El hombre que amaba a los perros, de Leonardo Padura
Por Manuel Prendes Guardiola, publicado el 23 de septiembre de 2024Si hay un autor que mande en el panorama de la actual novela negra en español, este es sin duda el cubano Leonardo Padura, gracias a su serie de narraciones protagonizadas por el detective Mario Conde. Con El hombre que amaba a los perros (2009), sin abandonar por completo los derroteros del relato criminal, Padura se adentra en los terrenos de la novela histórica, bajo un formato que igualmente se aproxima al género del “relato real” que algunos llaman en inglés quest, donde no solo se nos presenta una historia verídica de la que nos separan ya muchas décadas, sino también el trasfondo de su reconstrucción, en la que se desdibujan los límites entre lo verídico y lo ficcional.
La acción se distribuye en marcos nítidamente separados: por un lado, la política internacional entre las dos guerras mundiales; por otro, las turbulencias internas de España, Rusia, México o, principalmente, la Cuba posrevolucionaria. Tres vidas disímiles se irán entrelazando allí secretamente. En primer lugar, la de León Trotski, cerebro y brazo de la revolución rusa, expulsado del poder e implacablemente perseguido por su rival Stalin. Luego, la de Ramón Mercader, el joven militante comunista elegido para convertirse en un espía y asesino de élite. Por último, la ya ficticia vida de Iván Cárdenas, el escritor frustrado y veterinario que en su tierra de Cuba recibe inesperadas confidencias del pasado por parte de cierto enigmático exiliado español. Como el lector interesado probablemente ya conocerá el desenlace de las vidas de Trotski y Mercader (y si no, para eso está la Wikipedia), podrá dedicar su curiosidad por el destino de los personajes a las investigaciones y sinsabores de Cárdenas; y, en la trama “real”, demorarse en el minucioso encadenamiento de los hechos hasta un acontecimiento fatalmente escrito ya en la memoria del siglo XX.
Aparte de los canales por los que, a medida que avanza la trama, se van comunicando acciones y personajes de las tres historias, otros puntos en común las dotan de un tono y contenido similar. El leit-motiv de los perros, por ejemplo, como símbolo de belleza y lealtad, como objeto de compasión o vía de acercamiento entre seres humanos muy distintos. También unen a los respectivos protagonistas el fracaso existencial y el consiguiente desengaño: desde distintas experiencias, se presencia la corrupción de unos ideales a los que se ha sacrificado la vida entera. Al mismo tiempo, asoman la conciencia de no haber podido evitar esa corrupción o de haber colaborado con ella, e, incluso, la sospecha de que aquellos ideales ya se encontraban radicalmente viciados. De todos los personajes, quizá sea la atormentada figura de Ramón la que se entrega a su vocación con mayor fanatismo, y más exterioriza sus contradicciones gracias a la ambigua relación que mantiene con sus dos mentores: su madre Caridad del Río y su mefistofélico superior, de cambiante identidad y oscilante entre el cinismo y la fe ciega en los designios del camarada Stalin.

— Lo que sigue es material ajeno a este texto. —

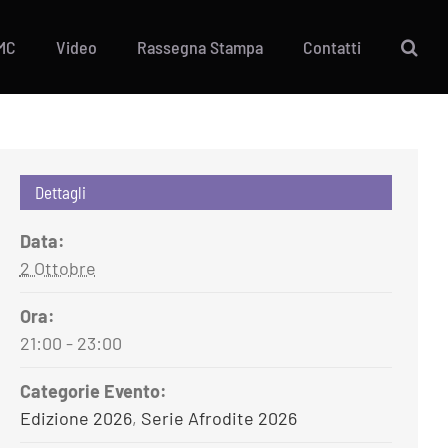
MC
Video
Rassegna Stampa
Contatti
Dettagli
Data:
2 Ottobre
Ora:
21:00 - 23:00
Categorie Evento:
Edizione 2026
,
Serie Afrodite 2026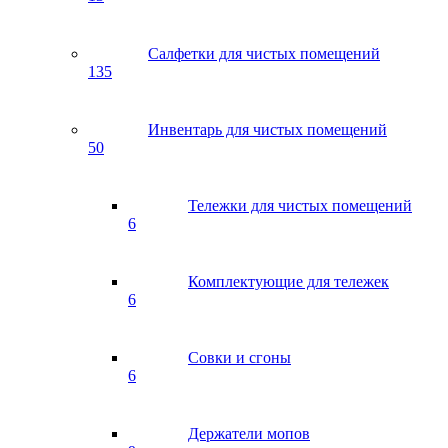
Салфетки для чистых помещений
135
Инвентарь для чистых помещений
50
Тележки для чистых помещений
6
Комплектующие для тележек
6
Совки и сгоны
6
Держатели мопов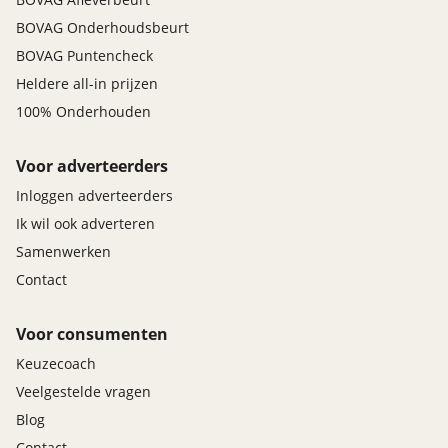
BOVAG Onderhoudsbeurt
BOVAG Puntencheck
Heldere all-in prijzen
100% Onderhouden
Voor adverteerders
Inloggen adverteerders
Ik wil ook adverteren
Samenwerken
Contact
Voor consumenten
Keuzecoach
Veelgestelde vragen
Blog
Contact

Este último personaje histórico merece comentario aparte, como secundario invisible dentro de la acción, aunque omnipresente en el relato como si se tratara de una divinidad maligna. El dictador soviético maneja a su despiadado antojo el destino de los personajes, desde el ensañamiento contra su cada vez más insignificante excamarada Trotski hasta la férrea lealtad que inspira en su brazo ejecutor. Y también, como última e indirecta víctima, un pobre ciudadano cubano que ha sufrido las consecuencias del mundo modelado por Stalin y otros poderes omnímodos e invisibles, que podrían mencionarse aquí, pero la narración prefiere discretamente eliminar del cuadro.